Yesterday, after the big buzz of the Royal Wedding I found myself taking offense to being called a commoner. It’s probably because I’m not English and live in our near that royal world.
After reading the “Things Kate Middleton Gets” from E! Online, I realized that we aren’t all that different.
Here’s a list of stuff Kate (sorry, Catherine) now gets and how I fare in comparison:
- Royal Thugs: This is basically security. I could get some thugs too (unfortunately, I do know a few, we just couldn’t call them royal).
- A Sweet City Pad: I’ve got one. At least I think it’s sweet.
- A Shield with an Acorn on It: Ok, I don’t have this one…yet. I know a few graphic artists/designers who could whip one up for me. Well, I hope they could.

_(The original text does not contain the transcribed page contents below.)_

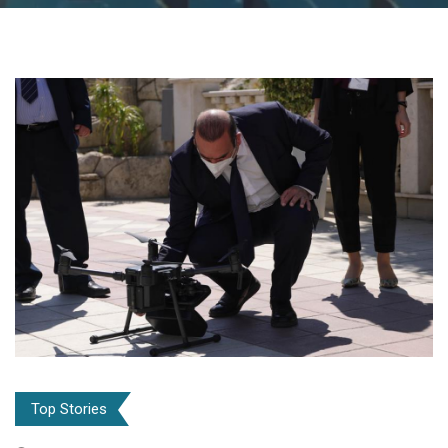
Top Stories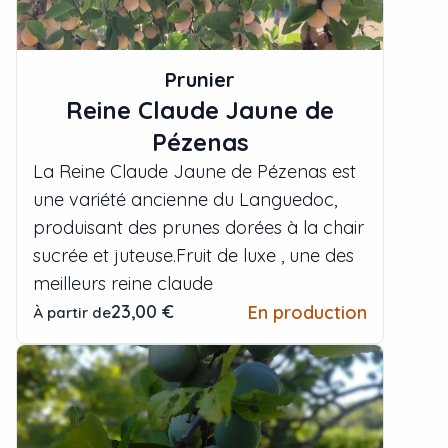
Prunier
Reine Claude Jaune de
Pézenas
La Reine Claude Jaune de Pézenas est
une variété ancienne du Languedoc,
produisant des prunes dorées à la chair
sucrée et juteuse.Fruit de luxe , une des
meilleurs reine claude
23,00 €
En production
À partir de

- Best. Stationery. Ever: The key here is to have an array of Thank You cards, paper, fancy paper, envelopes, fancy envelopes, and fancy pens. Got it! And what I don’t have, I have a cousin who designs stationary.
- A Private Secretary: I don’t really need a private secretary. With Google Calendar, my iPhone, my FiloFax, and Moleskine, I’m covered. The technology available alone would or should count.
Designer Cobblers: I have shoes but what woman doesn’t what this? The idea of having whatever shoe I want from Jimmy Choo, Stuart Weitzman, Manolo Blahnik, Ferragamo, or Christian Louboutin makes me want to cry!
- A Lovely Second Home. er. Estate: Since my parents told me I could always come home, if we put both of their houses together it could be considered an estate. Couldn’t it?
- Ladies in Waiting: My homegirls!
- A Personal Chef: Restaurants!
See, we aren’t all that different, after all. It’s just how you “word” things. Oh, and the money! And the Prince.
Please note, this commentary is not to demean but is only meant as a humorous look at similarities.